The hotels also will still maintain a kitchen, cater events and serve cocktails in the lounge, Barker said. "We're not getting out of the restaurant business. We're saying maybe the guest would be just as happy in some markets with quick service, as long as they don't get cheated out of a full breakfast."
Holiday Inn also has opened Convenience Courts in Tampa and Lake Buena Vista, Fla., Barker said.
Doubletree premiered its first Club Hotel, which features Au Bon Pain, three weeks ago in Jacksonville, Fla., and has slated three more to open within three months.
In a two-month-old test run at the upscale Tysons Corner Doubletree, so many guests and neighborhood office workers have stormed the eatery that the hotel has had to expand its hours to keep up, said Paul Keeler, Doubletree's vice president of food and beverage.
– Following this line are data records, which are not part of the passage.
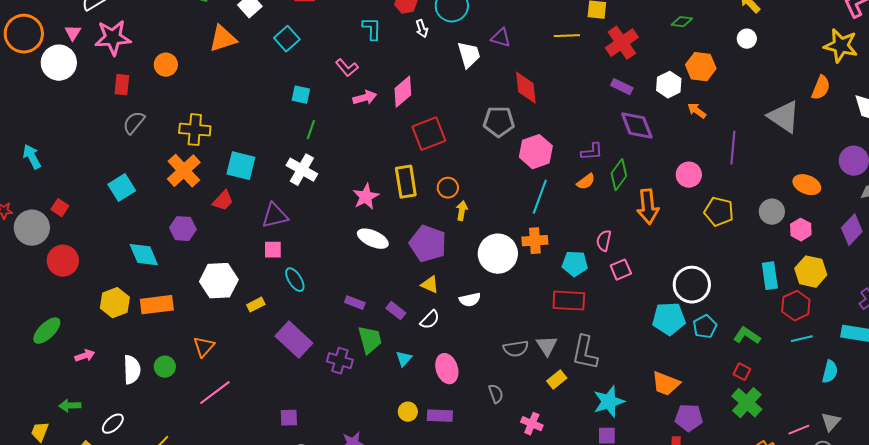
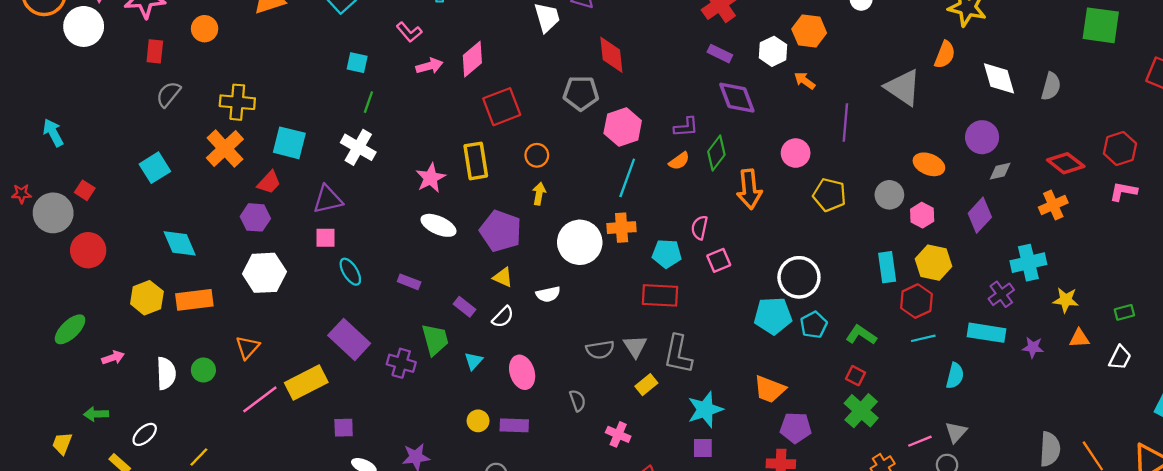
orange circle: (448, 188) -> (537, 155), moved
purple hexagon: (183, 229) -> (255, 217), moved
purple rectangle: (355, 303) -> (409, 282), moved
yellow rectangle: (256, 305) -> (306, 382), moved, size x2.0

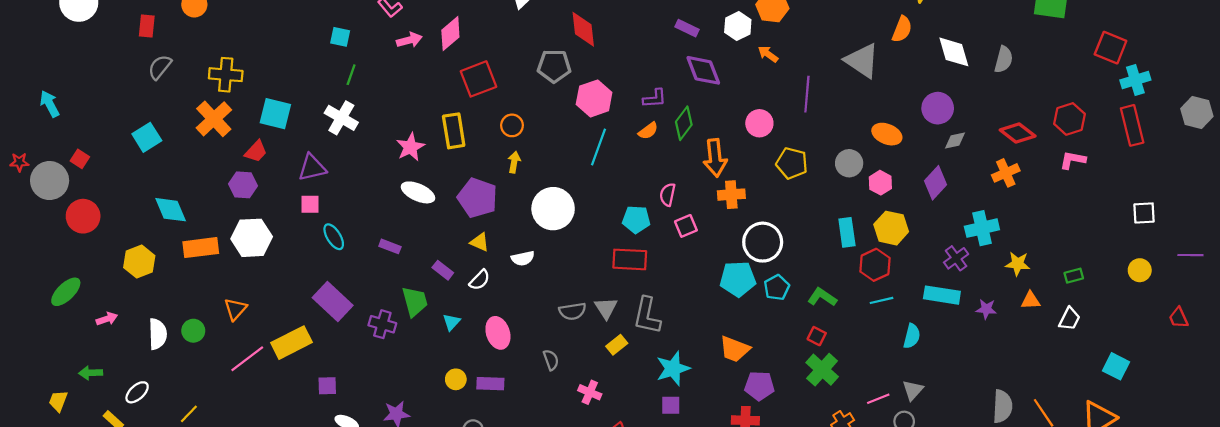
orange cross: (622, 228) -> (731, 195), moved
orange rectangle: (194, 300) -> (201, 248), moved

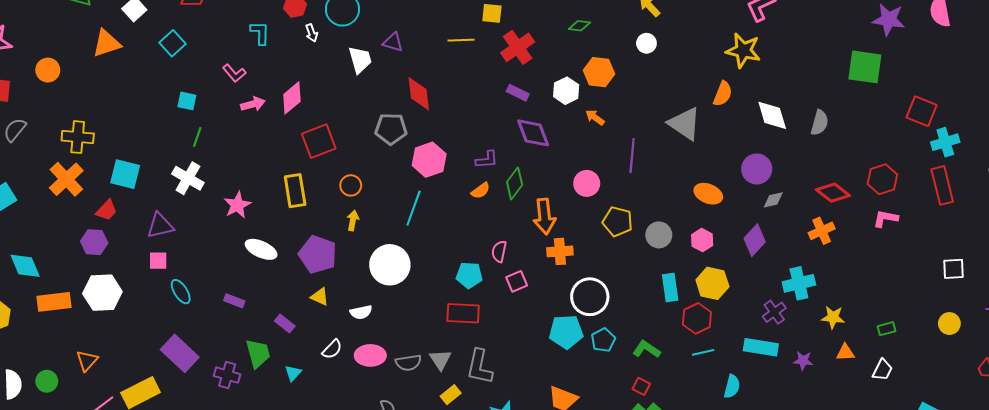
pink star: (410, 147) -> (237, 205), moved
cyan line: (598, 147) -> (414, 208), moved
gray circle: (849, 163) -> (659, 235), moved
white semicircle: (480, 280) -> (332, 349), moved
pink ellipse: (498, 333) -> (370, 355), moved, turned -72

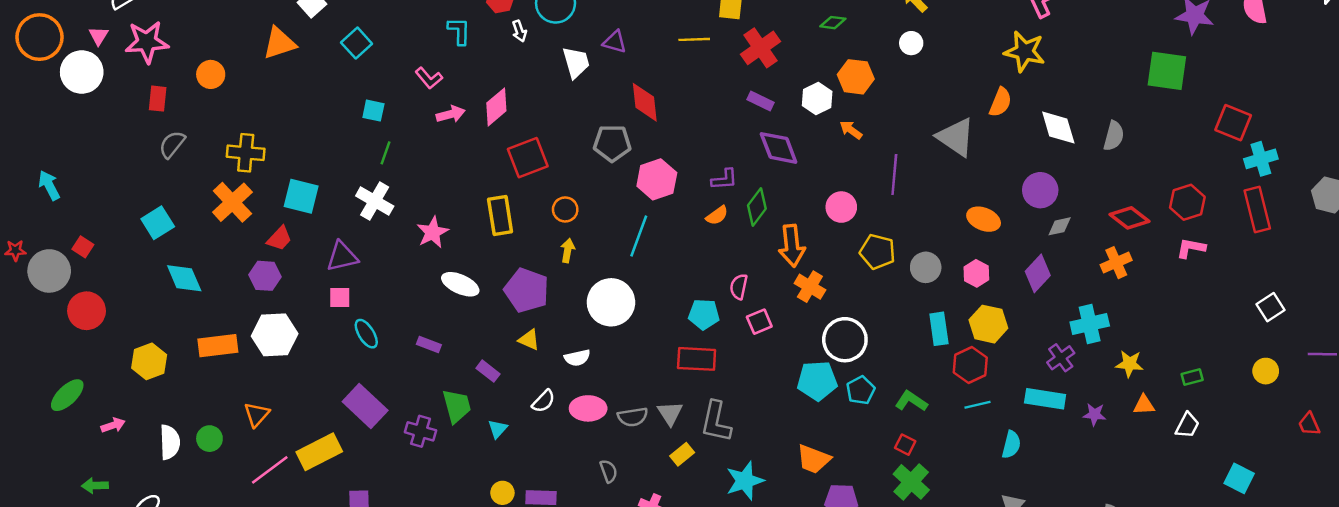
orange cross: (560, 251) -> (810, 287), turned 35
cyan diamond: (25, 266) -> (184, 278), moved
white square: (954, 269) -> (1271, 307), turned -30

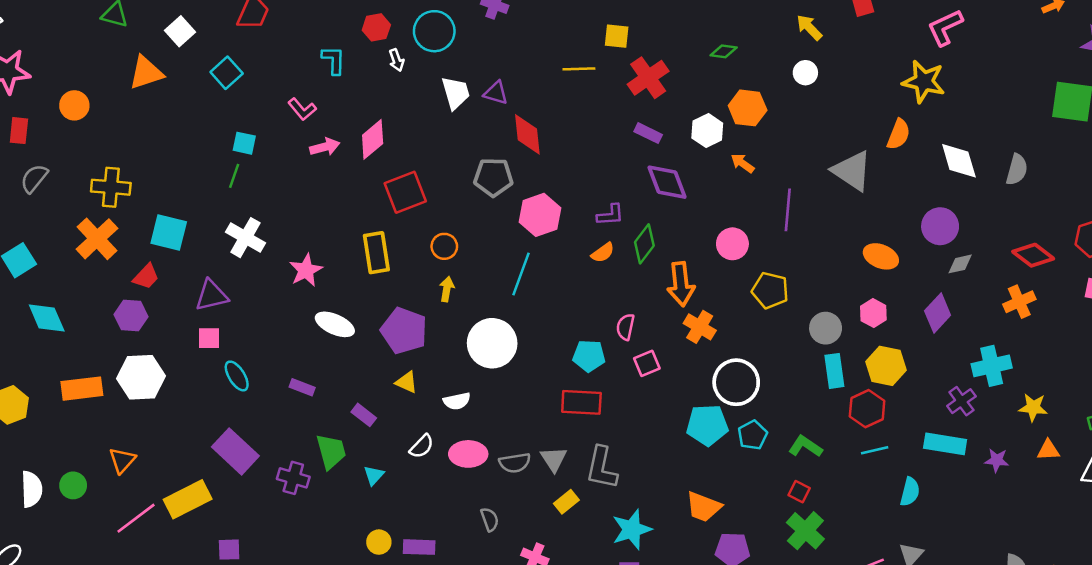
purple triangle: (615, 42) -> (496, 93), moved
green line: (386, 153) -> (234, 176), moved
gray circle: (926, 267) -> (826, 328), moved

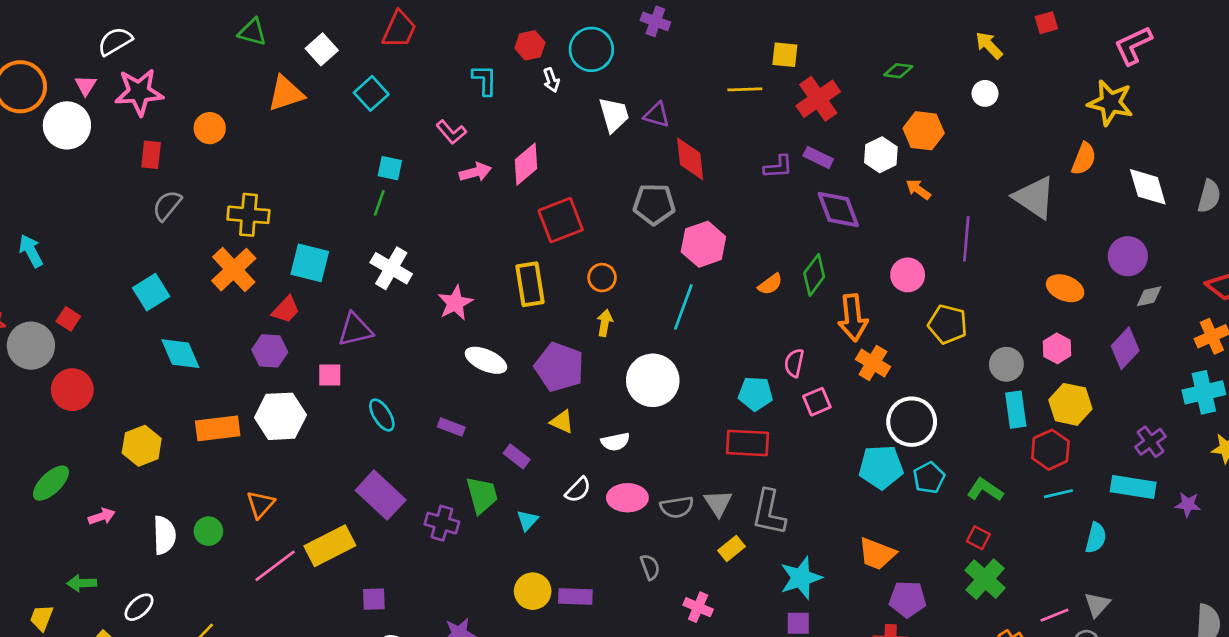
purple L-shape: (610, 215) -> (778, 167), moved
pink square: (209, 338) -> (330, 375), moved
cyan cross: (992, 366) -> (1204, 392), moved
yellow circle: (379, 542) -> (533, 591), size x1.4

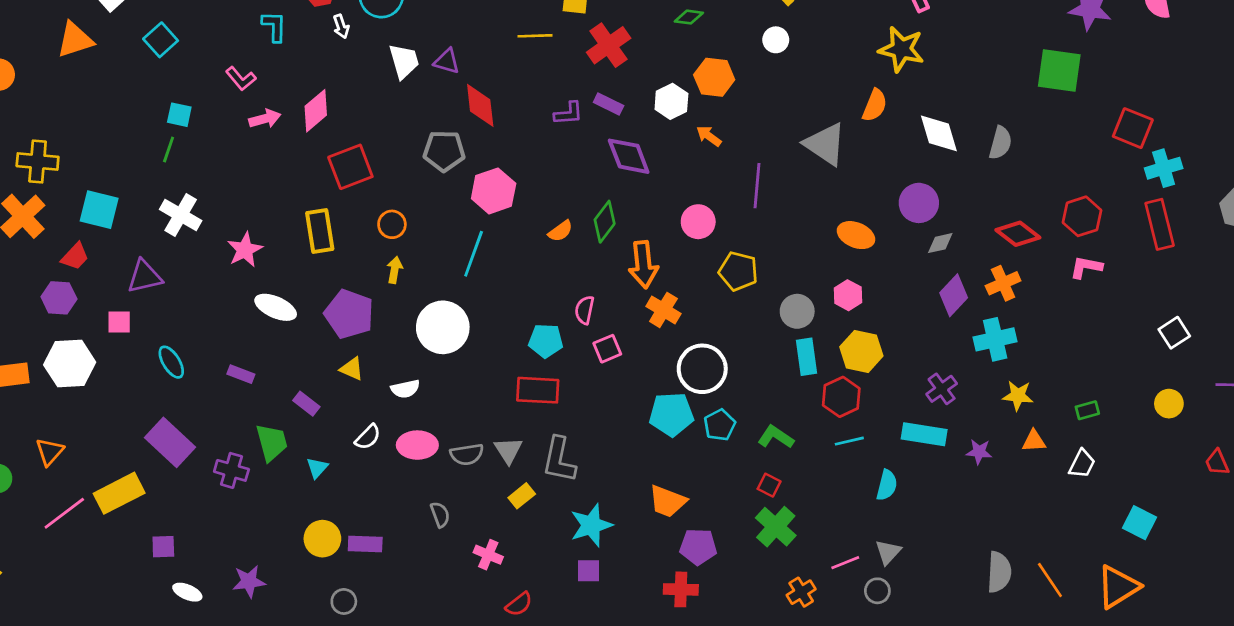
purple diamond: (1125, 348) -> (954, 295), moved

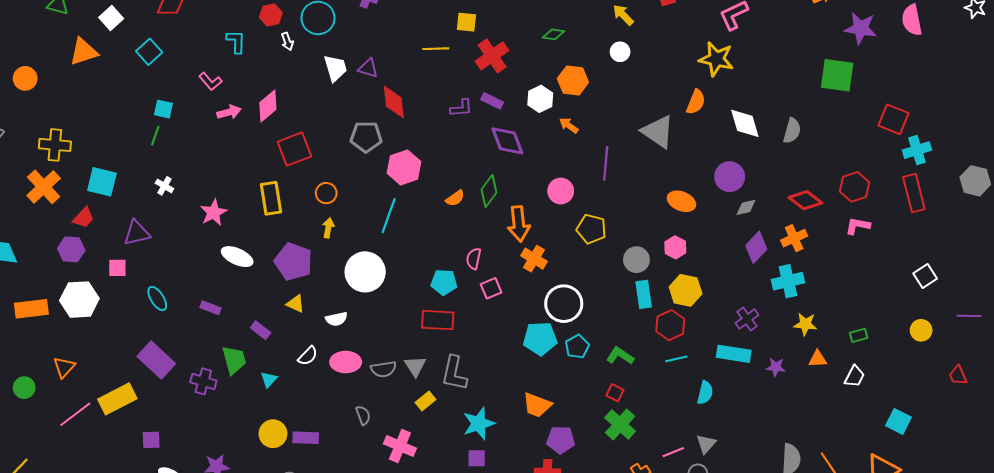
white cross: (181, 215) -> (164, 186), size x0.6
pink cross: (488, 555) -> (400, 446), size x1.4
The Au Bon Pain kiosk draws a lunch crowd from the nearby office park and has even begun to cater outside luncheons.
San Antonio, Louisville and Philadelphia are slated to open Doubletree Club hotels within three months, and several upscale Doubletree hotels-particularly those near office parks-may add a kiosk as well, Keeler said.
Without the neighborhood foot traffic, however, some hoteliers doubt a hotel food court could work.
"A food-court concept in a hotel is actually comical," said Steven Belmonte, president and chief operating officer for Ramada Franchise Systems, which will unveil a New York-style deli concept at its December convention.
"The food courts get a box of tacos and they're heating it up," Belmonte said. "I do not want to give people reheated pizza in place of a restaurant."
Guests don't crave name brands as much as food that's "more simple, more sandwich-like," Belmonte said. "The consumer has no confidence in the food they'll get in a midpriced hotel."
Whether guests want branded food also depends on the item, added Scott Deaver, Ramada vice president of marketing. "Pizza must be branded, but not burgers or ice-cream sundaes."
Ramada Inns will have the option to swap their lunch-and-dinner restaurant for the deli, but must serve a traditional breakfast, Belmonte said. Ramada Plazas may add the deli but must keep a "white-tablecloth restaurant" as well.
Howard Johnson plans to join the food-court party as well, said president and chief chief operating officer Steven Phillips. "We're in the early stages of planning a hookup with a fast-food-type chain," he said.
Cost of labor is driving this trend as much as guest demand. While labor in Asia still is less costly than in the U.S. and Europe, "it is rising quite rapidly, certainly faster than the economies are growing," said John Norlander, president and chief executive of Carlson Hospitality Worldwide. "What that means to me is they have to find ways to hold their costs in check. The most expensive part of labor in a hotel is food and beverage, so you're going to see some shrinking of F&B operations. When that happens, then you tend to become more casual, more like Friday's. American casual is definitely taking over the world."
Radisson, a pioneer in teaming with the branded TGI Friday's chain (both owned by Carlson Hospitality), is now taking the concept beyond U.S. borders. Twenty American hotels partner with Friday's, including eight Radissons, six Holiday Inns, two Country Inns & Suites, one Hampton Inn and one Embassy Suites. Radisson has opened one Friday's in Berlin, six in Seoul and eight in Taipei.
In Mexico, Travelodge has just struck an agreement to pair 30 properties over the next three years with a branded food chain called Wings, said public relations manager Edward Deutsch.